2.10.10

Single Taste

It has happened a few times now that I've actually tried to pinpoint what the essential teaching of Buddhism is. But couldn't do it. Even saying it is inconceivable or ungraspable is too partial. Calling it wordless is totally misleading. There are no end of ways the Dharma has been expressed, being expressed and will be expressed. How could one ever stick to a single method or interpretation? Calling it the Middle Way sums it up best, perhaps because it doesn't mean much.

It is amazing to me that there were great teachers who could just raise high a teaching, a method as the best and put everything else aside. Whether it is zazen, nenbutsu, mantra, odaimoku, huatou or vipassana - the Buddha's teaching contains a lot more than all those together. The two greatest scholar teachers of modern Chinese Buddhism, Ven. Taixu and Ven. Yinshun, summed up Mahayana as consisting of Sunyavada, Vijnaptivada and Tathagatagarbhavada (here using Sanskrit terms instead of theirs). But even them, teacher and disciple, didn't agree on which of the three is the highest. And frankly, putting everything under these three categories is an oversimplification in my view. Ven. Shengyan, following Ven. Taixu's words, says that the essence of Chinese Buddhism is Chan. Well, what about the fact that even Chan cannot be accurately defined and there have been many forms of it since the beginning? It goes the same in all the other major traditions.
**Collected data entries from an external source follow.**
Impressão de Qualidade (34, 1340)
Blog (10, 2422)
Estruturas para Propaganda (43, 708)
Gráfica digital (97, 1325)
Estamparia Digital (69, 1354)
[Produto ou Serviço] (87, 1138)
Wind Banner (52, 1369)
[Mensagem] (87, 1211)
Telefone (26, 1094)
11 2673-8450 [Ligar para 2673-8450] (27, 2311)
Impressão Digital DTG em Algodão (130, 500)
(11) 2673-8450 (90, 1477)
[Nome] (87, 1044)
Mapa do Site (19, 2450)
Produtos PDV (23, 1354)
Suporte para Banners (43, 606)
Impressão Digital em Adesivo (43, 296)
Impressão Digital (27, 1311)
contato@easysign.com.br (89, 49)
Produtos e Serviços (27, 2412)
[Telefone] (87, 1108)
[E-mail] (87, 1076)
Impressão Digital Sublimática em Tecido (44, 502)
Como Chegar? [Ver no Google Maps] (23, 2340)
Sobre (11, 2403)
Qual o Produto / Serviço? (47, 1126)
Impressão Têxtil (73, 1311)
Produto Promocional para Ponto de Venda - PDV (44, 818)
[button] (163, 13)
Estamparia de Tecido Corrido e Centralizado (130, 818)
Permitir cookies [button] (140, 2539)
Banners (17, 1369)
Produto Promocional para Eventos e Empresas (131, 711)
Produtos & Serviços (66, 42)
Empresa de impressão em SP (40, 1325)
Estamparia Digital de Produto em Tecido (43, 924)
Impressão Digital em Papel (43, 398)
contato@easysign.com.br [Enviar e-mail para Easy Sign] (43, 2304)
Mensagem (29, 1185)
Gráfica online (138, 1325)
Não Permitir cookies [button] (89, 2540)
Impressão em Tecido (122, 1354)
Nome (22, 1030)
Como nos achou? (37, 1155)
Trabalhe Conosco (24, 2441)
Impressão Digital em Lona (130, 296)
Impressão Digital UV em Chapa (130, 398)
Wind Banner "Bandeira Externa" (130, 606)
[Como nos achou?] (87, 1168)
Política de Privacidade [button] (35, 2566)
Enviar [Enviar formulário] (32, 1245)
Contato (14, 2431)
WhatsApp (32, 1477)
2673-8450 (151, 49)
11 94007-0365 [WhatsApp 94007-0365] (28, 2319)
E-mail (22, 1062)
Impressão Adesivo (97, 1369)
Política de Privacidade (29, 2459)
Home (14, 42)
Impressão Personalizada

It is easy to make judgements on other schools based on superficial knowledge, saying that Chinese Buddhism is like this, Theravada is like that, and Vajrayana is so and so. But looking into it deeper we find that a single tradition contains all the different teachings and all the traditions form a single teaching. That is: one is all, all is one. This is called the Complete Teaching of the One Vehicle. But to identify something as The Complete Teaching is just being partial and creating dichotomy between complete and incomplete. The Buddha has no incomplete teaching and all are meant to liberate beings.
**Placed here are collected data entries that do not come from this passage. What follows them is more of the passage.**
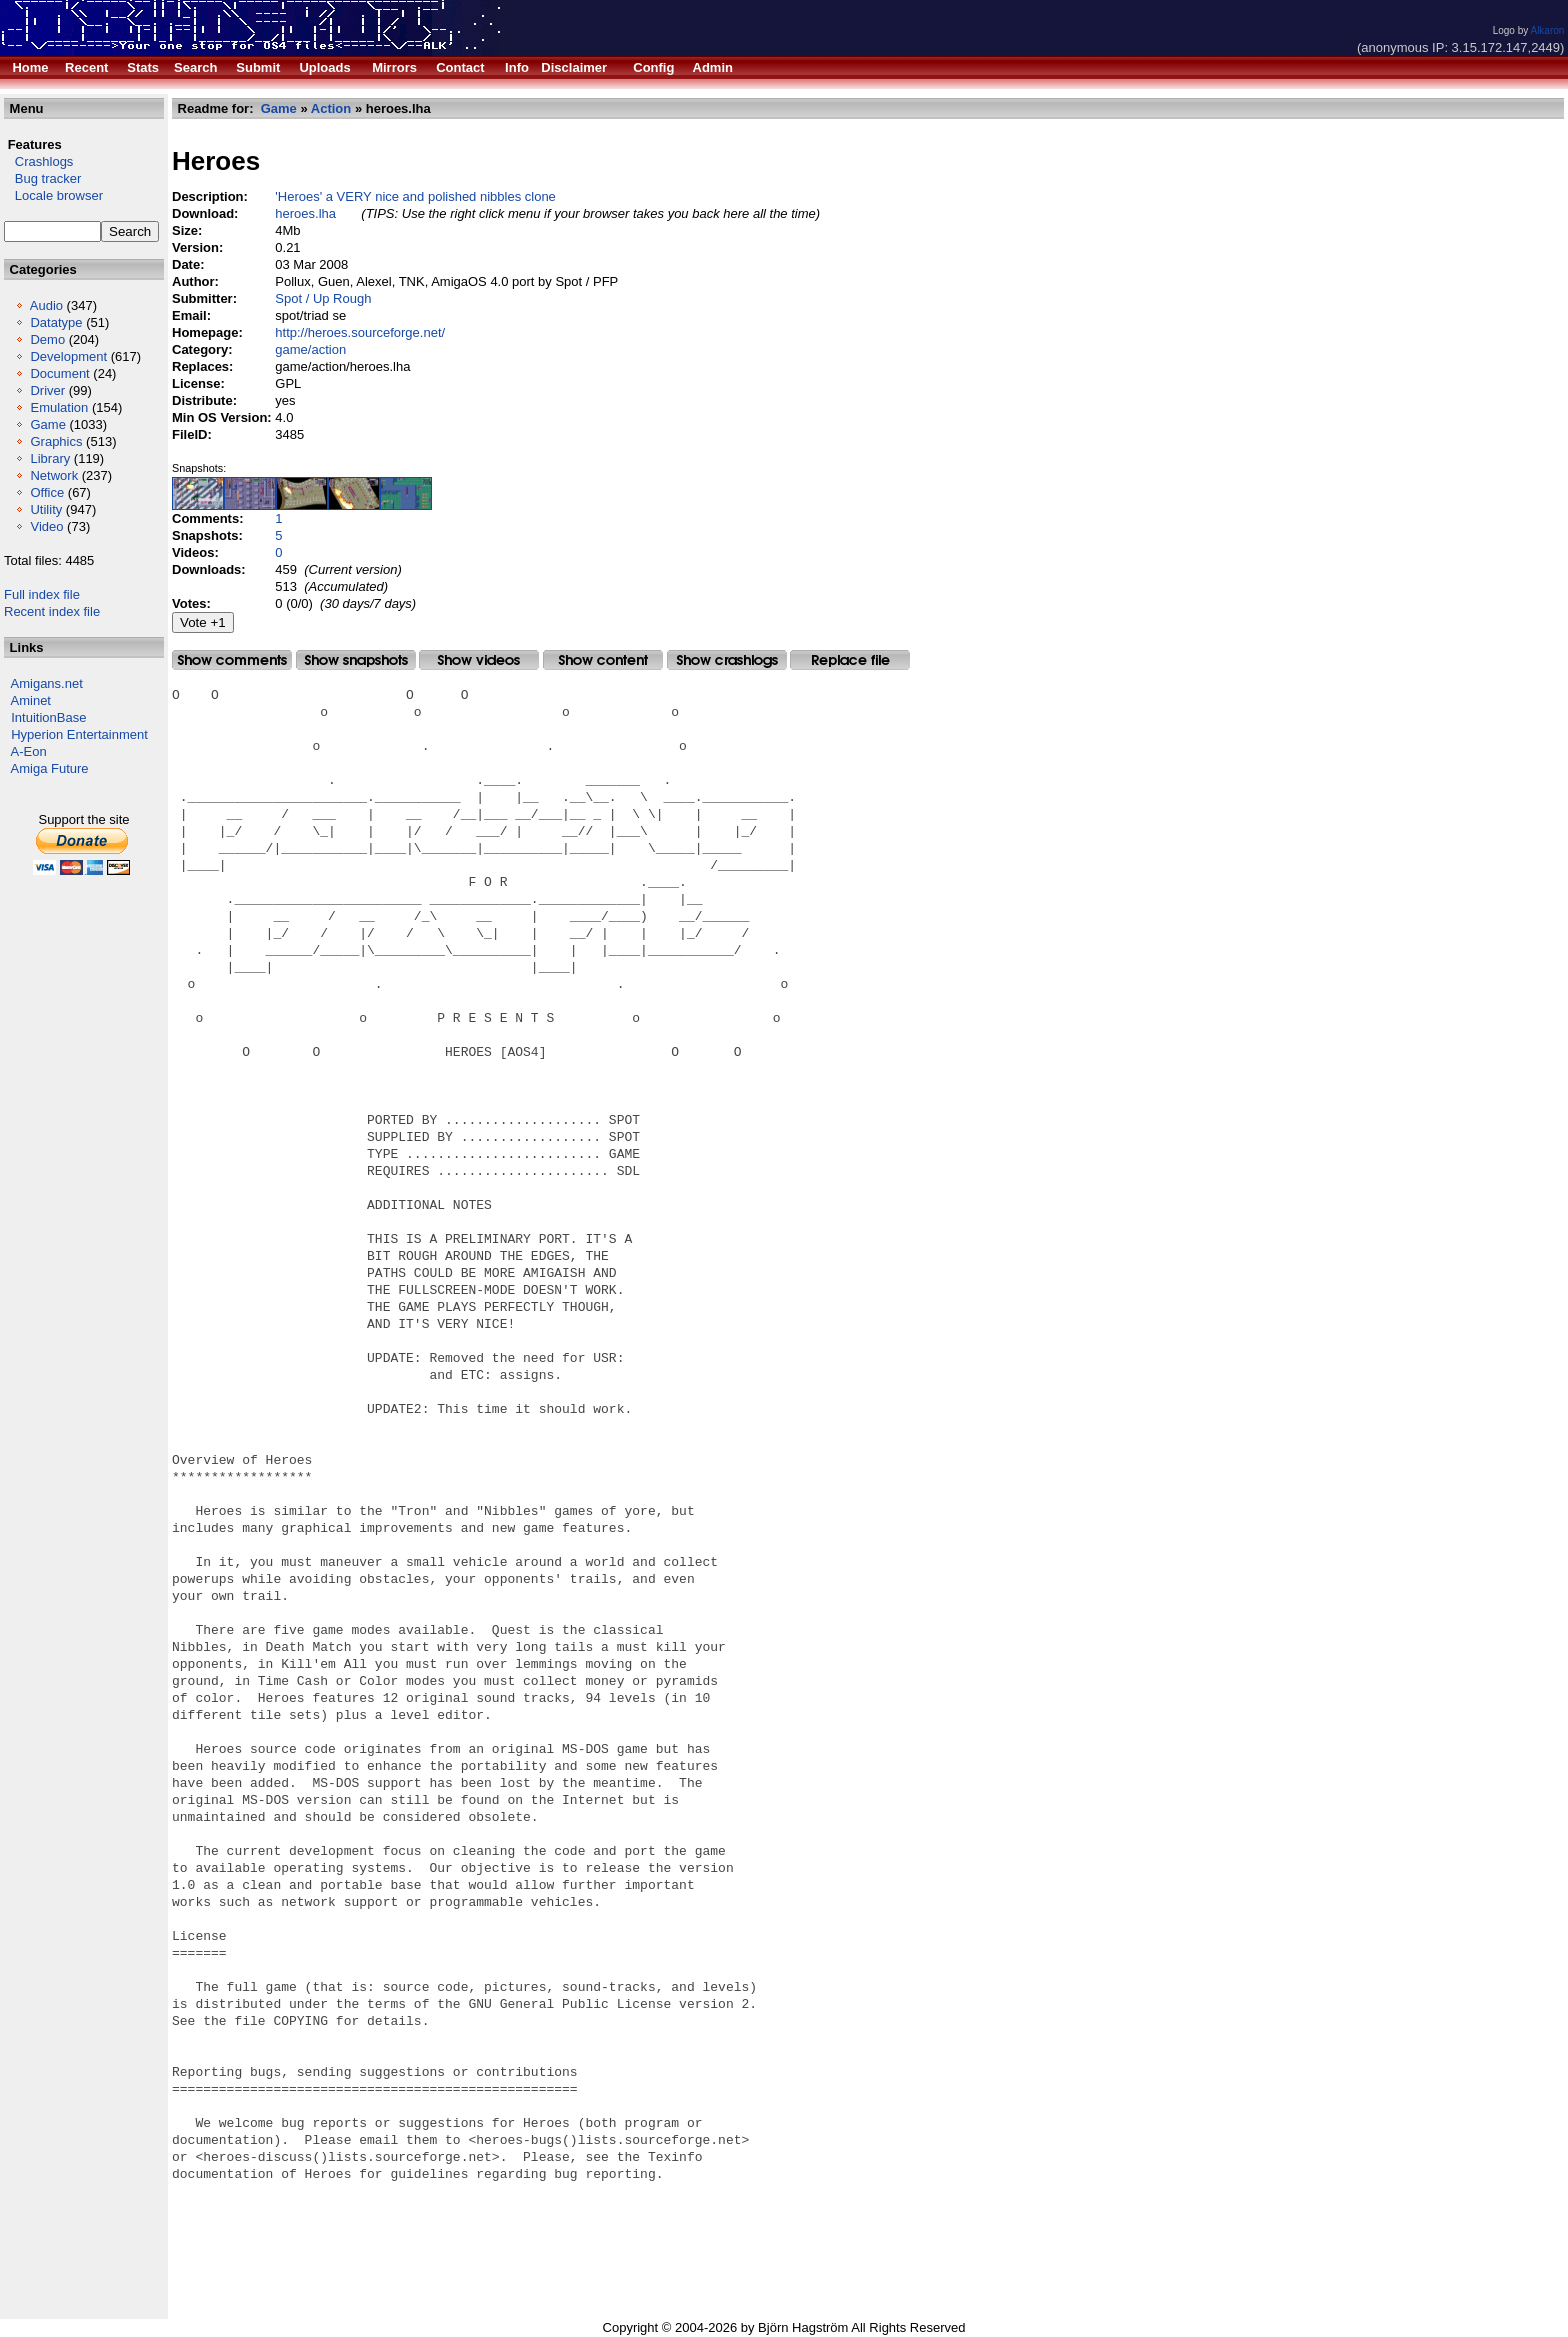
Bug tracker (42, 178)
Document (59, 373)
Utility (46, 509)
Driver (47, 390)
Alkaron (1547, 30)
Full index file (42, 594)
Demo (47, 339)
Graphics (56, 441)
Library (50, 458)
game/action (310, 349)
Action (331, 108)
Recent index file (52, 611)
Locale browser (53, 195)
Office (47, 492)
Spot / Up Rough (323, 298)
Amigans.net (47, 683)
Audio (46, 305)
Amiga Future (50, 768)
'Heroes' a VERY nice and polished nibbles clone (415, 196)
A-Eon (29, 751)
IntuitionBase (48, 717)
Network (54, 475)
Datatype (56, 322)
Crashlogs (38, 161)
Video (46, 526)
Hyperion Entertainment (79, 734)
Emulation (59, 407)
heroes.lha (305, 213)
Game (47, 424)
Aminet (31, 700)
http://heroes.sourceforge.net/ (360, 332)
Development (68, 356)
"The great Vinaya Pitaka assembles all the teachings and cannot be fathomed, the broad practice of sila embraces all the paramitas and is difficult to calculate. The five realms of delusion are quickly extinguished by means of the practice of the precepts; the mental entanglements of the two types of death are forever cut off by means of the pratimoksa." (Gyonen: The Essentials of the Vinaya Tradition, tr. by Leo M. Pruden, Numata, 1995. p. 11)

Even the precepts include the complete path, how could whole lineages not be like that? Buddhism is an ancient tradition full of goodness and wisdom. What Siddhartha has started in India has been continued up to this day throughout the world. Pick any of the teachings any you get connected to all the others. The Buddha himself compared his teaching to the ocean, as every drop tastes salty, so his teaching has the taste of liberation.

2 comments:

  1. The essential teaching of Buddhism is suffering and the end of suffering.

    ReplyDelete
  2. Yes, that is a way to sum it up. But outside of Theravada the whole topic of suffering is quite neglected. I mean, in the Nikayas when the Buddha teaches meditation suffering is an essential insight into the state of the world which leads to liberation from it. Mahayana sutras and traditions either simply neglect this powerful method or call it the inferior view of the sravakas.